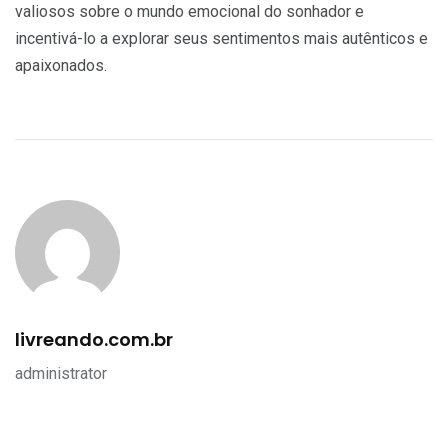
valiosos sobre o mundo emocional do sonhador e
incentivá-lo a explorar seus sentimentos mais autênticos e
apaixonados.
livreando.com.br
administrator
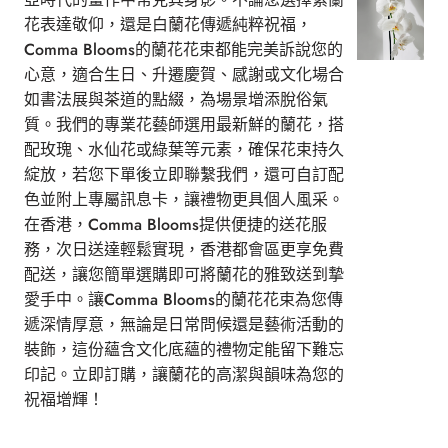
花表達敬仰，還是白蘭花傳遞純粹祝福，
Comma Blooms的蘭花花束都能完美訴說您的
心意，適合生日、升遷慶賀、感謝或文化場合
如書法展與茶道的點綴，為場景增添脫俗氣
質。我們的專業花藝師選用最新鮮的蘭花，搭
配玫瑰、水仙花或綠葉等元素，確保花束持久
綻放，若您下單後立即聯繫我們，還可自訂配
色並附上專屬訊息卡，讓禮物更具個人風采。
在香港，Comma Blooms提供便捷的送花服
務，次日送達輕鬆實現，香港都會區更享免費
配送，讓您簡單選購即可將蘭花的雅致送到摯
愛手中。讓Comma Blooms的蘭花花束為您傳
遞深情厚意，無論是日常問候還是藝術活動的
裝飾，這份蘊含文化底蘊的禮物定能留下難忘
印記。立即訂購，讓蘭花的高潔與韻味為您的
祝福增輝！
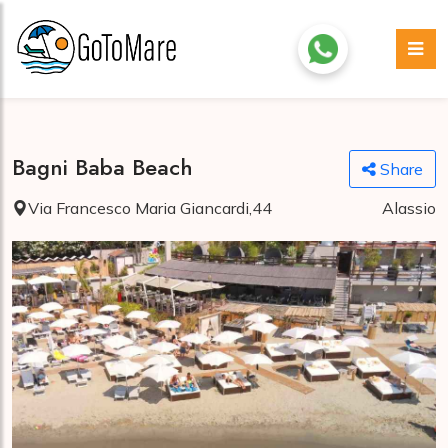
Bagni Baba Beach
Share
Via Francesco Maria Giancardi,44
Alassio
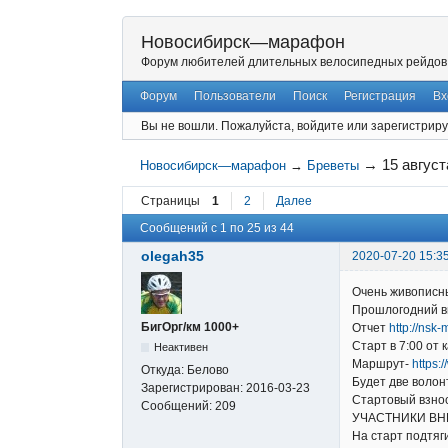
Новосибирск—марафон
Форум любителей длительных велосипедных рейдов
Форум
Пользователи
Поиск
Регистрация
Вх
Вы не вошли.
Пожалуйста, войдите или зарегистриру
→
15 авгус
Новосибирск—марафон
→
Бреветы
Страницы
1
2
Далее
Сообщений с 1 по 25 из 44
olegah35
2020-07-20 15:3
Очень живописны
Прошлогодний 
БигОрг/км 1000+
Отчет
http://nsk-
Старт в 7:00 от
Неактивен
Маршрут-
https
Откуда:
Белово
Будет две волон
Зарегистрирован:
2016-03-23
Стартовый взнос
Сообщений:
209
УЧАСТНИКИ ВН
На старт подтяг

:::::

## Aim of the task
Read the listing line by line, and copy each line in which the word "Форум" is found.

## Result of the task
Форум любителей длительных велосипедных рейдов
Форум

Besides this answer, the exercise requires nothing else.